**What the exercise asks:** Transcribe all the lines below exactly. Omit the pictures.
==============================
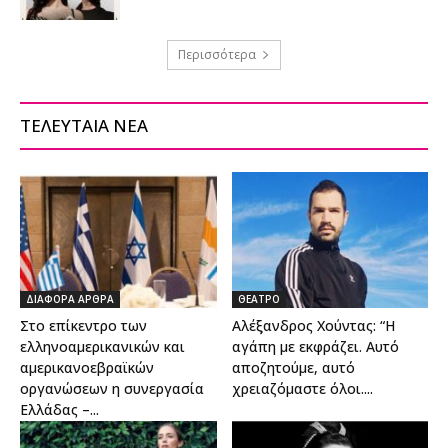
Περισσότερα
ΤΕΛΕΥΤΑΙΑ ΝΕΑ
ΔΙΑΦΟΡΑ ΑΡΘΡΑ
ΘΕΑΤΡΟ
Στο επίκεντρο των
Αλέξανδρος Χούντας: “Η
ελληνοαμερικανικών και
αγάπη με εκφράζει. Αυτό
αμερικανοεβραϊκών
αποζητούμε, αυτό
οργανώσεων η συνεργασία
χρειαζόμαστε όλοι....
Ελλάδας –...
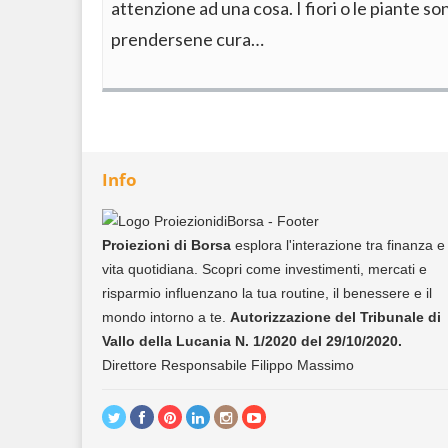
attenzione ad una cosa. I fiori o le piante s
prendersene cura…
Info
Proiezioni di Borsa
esplora l'interazione tra finanza e
vita quotidiana. Scopri come investimenti, mercati e
risparmio influenzano la tua routine, il benessere e il
mondo intorno a te.
Autorizzazione del Tribunale di
Vallo della Lucania N. 1/2020 del 29/10/2020.
Direttore Responsabile Filippo Massimo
==============================
**Your response:**
Περισσότερα
ΤΕΛΕΥΤΑΙΑ ΝΕΑ
ΔΙΑΦΟΡΑ ΑΡΘΡΑ
ΘΕΑΤΡΟ
Στο επίκεντρο των
Αλέξανδρος Χούντας: “Η
ελληνοαμερικανικών και
αγάπη με εκφράζει. Αυτό
αμερικανοεβραϊκών
αποζητούμε, αυτό
οργανώσεων η συνεργασία
χρειαζόμαστε όλοι....
Ελλάδας –...
attenzione ad una cosa. I fiori o le piante s
prendersene cura…
Info
Proiezioni di Borsa
esplora l'interazione tra finanza e
vita quotidiana. Scopri come investimenti, mercati e
risparmio influenzano la tua routine, il benessere e il
mondo intorno a te.
Autorizzazione del Tribunale di
Vallo della Lucania N. 1/2020 del 29/10/2020.
Direttore Responsabile Filippo Massimo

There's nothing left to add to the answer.